Le groupe français – contrôlé à 40% par la Caisse des dépôts (CDC) et à 35,5% par une holding regroupant la Banque Postale et BPCE – a acquis, en 2008, 50,1% de l’activité d’assurance de Cyprus Popular Bank (également appelée Laiki Bank), rebaptisée CNP Laiki Insurance Holdings. La faillite organisée de Cyprus Popular dans le cadre du plan de restructuration du secteur bancaire de l’île aura donc des conséquences sur CNP Laiki.

L’assureur français a confirmé mercredi à L’Agefi qu’il était en train d’en évaluer l’effet. Il avait déboursé 145 millions d’euros pour prendre le contrôle du pôle assurances de Cyprus Popular, qui couvre également le marché grec. CNP Assurances nourrissait alors l’ambition d’atteindre une part de marché de 5% du marché hellène et de s’étendre en Ukraine et en Roumanie. Concrètement, Laiki Cyprialife, filiale vie qui génère 60% des revenus de la coentreprise, occupait 29% du marché de l’île, tandis que Laiki Insurance affichait 15% de parts de marché dans l’assurance de dommages.

Cela dit, CNP Laiki représente une goutte d’eau dans l’activité de CNP Assurances. Ses revenus atteignent 190 millions d’euros en 2012 (-10% par rapport à 2011), alors que l’ensemble du groupe affiche un chiffre d’affaires de 26,5 milliards d’euros. CNP Laiki est valorisée à 170 millions dans le bilan de sa maison-mère, dont 79,4 millions nets d’écart d’acquisition au 31 décembre 2012. Sa marge de solvabilité atteint 300%.

La nouvelle met toutefois en évidence le manque de clairvoyance des directions passées (l’actuel directeur général, Frédéric Lavenir, n’est en poste que depuis septembre dernier) dans leur stratégie d’expansion internationale, à la manière de Groupama et, dans une moindre mesure, du Crédit Agricole.

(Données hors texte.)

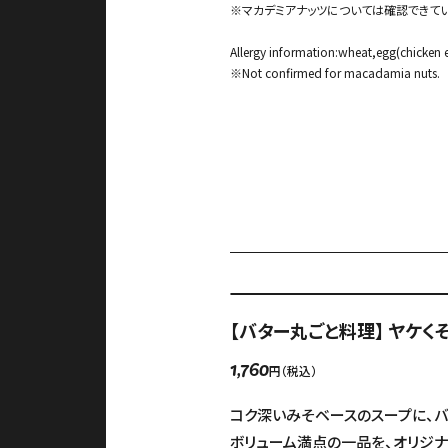
※マカデミアナッツについては確認できてい
Allergy information:wheat,egg(chicken
※Not confirmed for macadamia nuts.
【バター丸ごと料理】 ヤケ
円（税込）
1,760
コク深いみそベースのスープに、バ
ボリューム満点の一品を、オリジ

En 2012, Chypre représentait le quatrième marché à l’étranger de CNP Assurances par les revenus, derrière l’Espagne, l’Italie et le Brésil. Or, le groupe a déjà déprécié sa coentreprise italienne (avec UniCredit) de 170 millions l’année dernière en raison de la récession qui frappe la péninsule, où ses revenus ont reculé de 33%. Ils ont aussi baissé de 7,5% en Espagne et de 73% au Portugal, sans compter le recul de 10% de la France. Seul le Brésil tient la rampe.